▸ **Exercise material**:
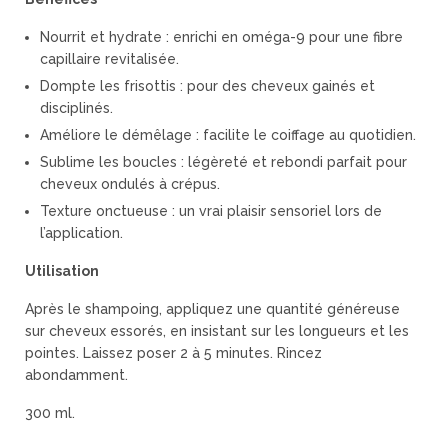
Nourrit et hydrate : enrichi en oméga-9 pour une fibre
capillaire revitalisée.
Dompte les frisottis : pour des cheveux gainés et
disciplinés.
Améliore le démêlage : facilite le coiffage au quotidien.
Sublime les boucles : légèreté et rebondi parfait pour
cheveux ondulés à crépus.
Texture onctueuse : un vrai plaisir sensoriel lors de
l’application.
Utilisation
Après le shampoing, appliquez une quantité généreuse
sur cheveux essorés, en insistant sur les longueurs et les
pointes. Laissez poser 2 à 5 minutes. Rincez
abondamment.
300 ml.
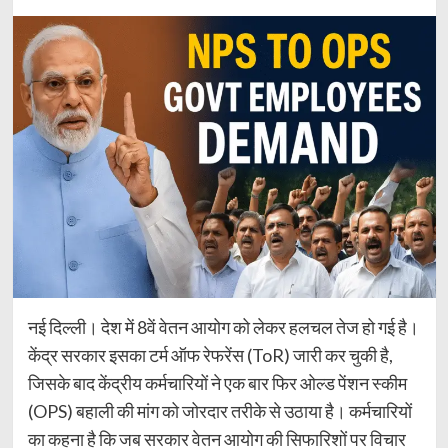
नई दिल्ली। देश में 8वें वेतन आयोग को लेकर हलचल तेज हो गई है।
केंद्र सरकार इसका टर्म ऑफ रेफरेंस (ToR) जारी कर चुकी है,
जिसके बाद केंद्रीय कर्मचारियों ने एक बार फिर ओल्ड पेंशन स्कीम
(OPS) बहाली की मांग को जोरदार तरीके से उठाया है। कर्मचारियों
का कहना है कि जब सरकार वेतन आयोग की सिफारिशों पर विचार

▸ **Your assignment**: Find the word "cheveux" in the entries above. Copy every line that has it.

▸ **Output for this exercise**:
Dompte les frisottis : pour des cheveux gainés et
cheveux ondulés à crépus.
sur cheveux essorés, en insistant sur les longueurs et les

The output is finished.